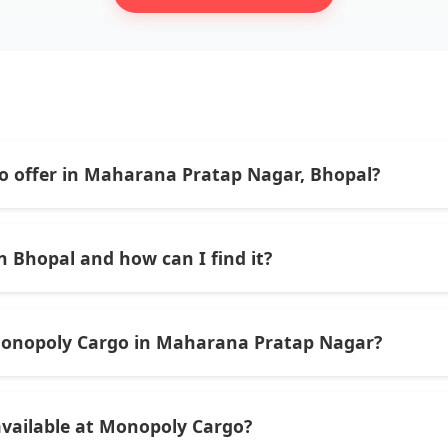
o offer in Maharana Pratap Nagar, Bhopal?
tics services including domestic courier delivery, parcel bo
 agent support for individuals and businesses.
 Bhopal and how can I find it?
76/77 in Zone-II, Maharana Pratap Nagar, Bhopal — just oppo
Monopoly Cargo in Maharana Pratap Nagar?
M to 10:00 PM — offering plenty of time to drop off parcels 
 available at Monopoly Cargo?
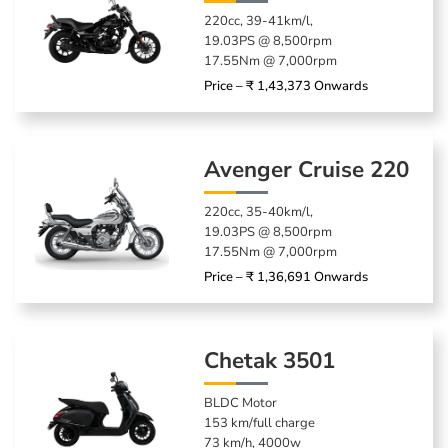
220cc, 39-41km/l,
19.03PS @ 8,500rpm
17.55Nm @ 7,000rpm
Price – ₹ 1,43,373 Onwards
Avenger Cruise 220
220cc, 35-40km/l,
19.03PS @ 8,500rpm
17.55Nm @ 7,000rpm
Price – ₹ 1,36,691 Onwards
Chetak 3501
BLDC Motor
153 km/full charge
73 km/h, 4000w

==

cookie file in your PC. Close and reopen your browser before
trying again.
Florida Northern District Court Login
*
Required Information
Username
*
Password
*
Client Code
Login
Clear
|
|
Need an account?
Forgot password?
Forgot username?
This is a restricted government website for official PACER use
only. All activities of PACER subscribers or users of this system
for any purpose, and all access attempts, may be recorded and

▶ **Exercise requirements**: Identify and extract each line of the listing that contains "Onwards".

▶ **Answer below**:
Price – ₹ 1,43,373 Onwards
Price – ₹ 1,36,691 Onwards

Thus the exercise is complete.